Elizabeth Sprangel, Iowa State University
Title: Graph Universal Cycles
Abstract: Graph universal cycles are a graph analogue of universal cycles introduced in 2010. We demonstrate connections between universal cycles and graph universal cycles for threshold graphs and permutation graphs. Additionally, we introduce graph universal partial cycles, a more compact representation of graph classes, which use “do not know” edges. We then show how to construct graph universal partial cycles for labeled and unlabeled graphs, threshold graphs, and permutation graphs.
Kaelyn Willingham, University of Minnesota
Title: Topological Properties of Random Cubical Complexes
Abstract: This poster details the study of topological properties of cubical complexes constructed by a random sampling of square faces from an n-dimensional cube. We start by analyzing the Betti numbers of a given complex as well as the Euler characteristic, in an effort to understand how the homology of a random complex is influenced by the underlying probability distribution by which it was constructed. We are particularly interested in the low-order homology groups H_0, H_1, H_2 which provide meaningful information about the connectivity, cycle, and cavity structure of a cubical complex. In so doing, we derive formulas for the expected mean & variance of the number of isolated k-dimensional components of a random complex under some probability distribution. We conclude by briefly describing future plans to study the possible existence & behavior of nontrivial torsion in homology of a random complex, as well as the Poincare polynomial of a random complex.

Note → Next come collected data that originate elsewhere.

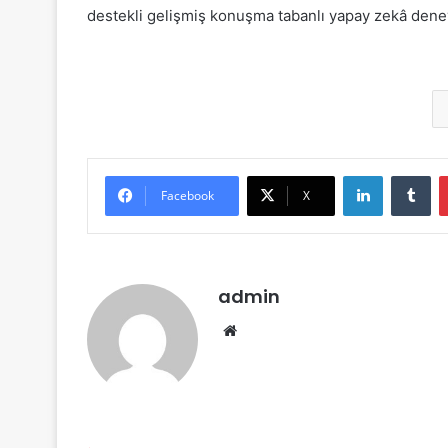
destekli gelişmiş konuşma tabanlı yapay zekâ deneyi
LinkedIn
Tu
Facebook
X
admin
Web
sitesi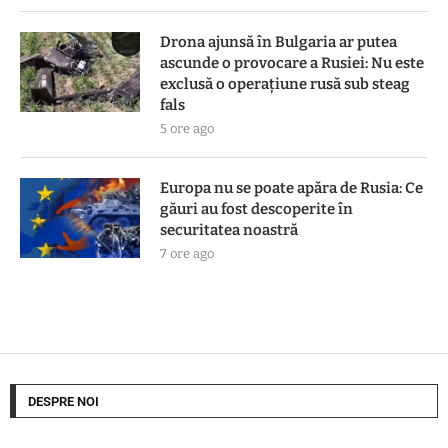
Drona ajunsă în Bulgaria ar putea
ascunde o provocare a Rusiei: Nu este
exclusă o operațiune rusă sub steag
fals
5 ore ago
Europa nu se poate apăra de Rusia: Ce
găuri au fost descoperite în
securitatea noastră
7 ore ago
DESPRE NOI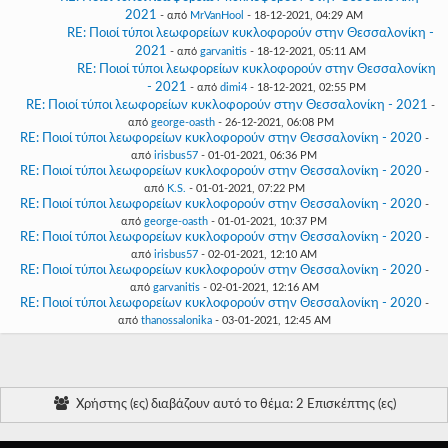
2021
- από
MrVanHool
- 18-12-2021, 04:29 AM
RE: Ποιοί τύποι λεωφορείων κυκλοφορούν στην Θεσσαλονίκη -
2021
- από
garvanitis
- 18-12-2021, 05:11 AM
RE: Ποιοί τύποι λεωφορείων κυκλοφορούν στην Θεσσαλονίκη
- 2021
- από
dimi4
- 18-12-2021, 02:55 PM
RE: Ποιοί τύποι λεωφορείων κυκλοφορούν στην Θεσσαλονίκη - 2021
-
από
george-oasth
- 26-12-2021, 06:08 PM
RE: Ποιοί τύποι λεωφορείων κυκλοφορούν στην Θεσσαλονίκη - 2020
-
από
irisbus57
- 01-01-2021, 06:36 PM
RE: Ποιοί τύποι λεωφορείων κυκλοφορούν στην Θεσσαλονίκη - 2020
-
από
K.S.
- 01-01-2021, 07:22 PM
RE: Ποιοί τύποι λεωφορείων κυκλοφορούν στην Θεσσαλονίκη - 2020
-
από
george-oasth
- 01-01-2021, 10:37 PM
RE: Ποιοί τύποι λεωφορείων κυκλοφορούν στην Θεσσαλονίκη - 2020
-
από
irisbus57
- 02-01-2021, 12:10 AM
RE: Ποιοί τύποι λεωφορείων κυκλοφορούν στην Θεσσαλονίκη - 2020
-
από
garvanitis
- 02-01-2021, 12:16 AM
RE: Ποιοί τύποι λεωφορείων κυκλοφορούν στην Θεσσαλονίκη - 2020
-
από
thanossalonika
- 03-01-2021, 12:45 AM
Χρήστης (ες) διαβάζουν αυτό το θέμα: 2 Επισκέπτης (ες)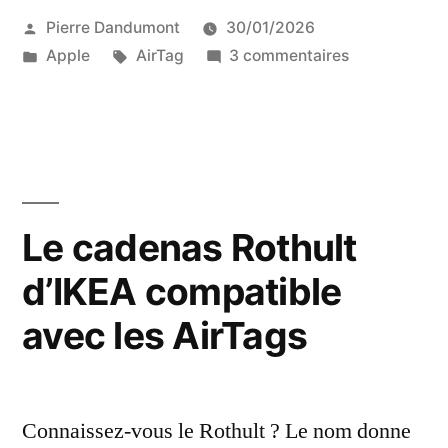
Publié
Pierre Dandumont
30/01/2026
par
Publié
Étiquettes :
sur
Apple
AirTag
3 commentaires
dans
10
ans
d’autonomie
pour
un
AirTag
Le cadenas Rothult
?
d’IKEA compatible
Test
de
avec les AirTags
la
TimeCapsule
d’Elevation
Lab
Connaissez-vous le Rothult ? Le nom donne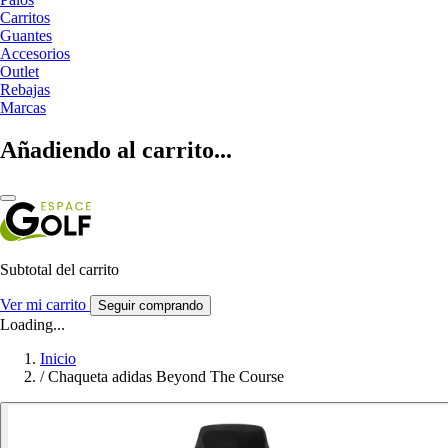
Carritos
Guantes
Accesorios
Outlet
Rebajas
Marcas
Añadiendo al carrito...
Subtotal del carrito
Ver mi carrito
Seguir comprando
Loading...
Inicio
/
Chaqueta adidas Beyond The Course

Sylvester Zhang, University of Minnesota
Title: Cluster Structures from Decorated super-Teichmüller Spaces
Abstract: Penner’s λ-length coordinates in decorated Teichmüller spaces are known to be cluster algebras. In this poster, I will describe a supersymmetric analogue of cluster algebra structure in decorated super-Teichmüller spaces of Penner and Zeitlin. In particular, we give two combinatorial formulas for super λ-lengths from a triangulated surface: one in terms of super T-path, and the other using double dimers on snake graphs. This is joint work with Nick Ovenhouse and Gregg Musiker.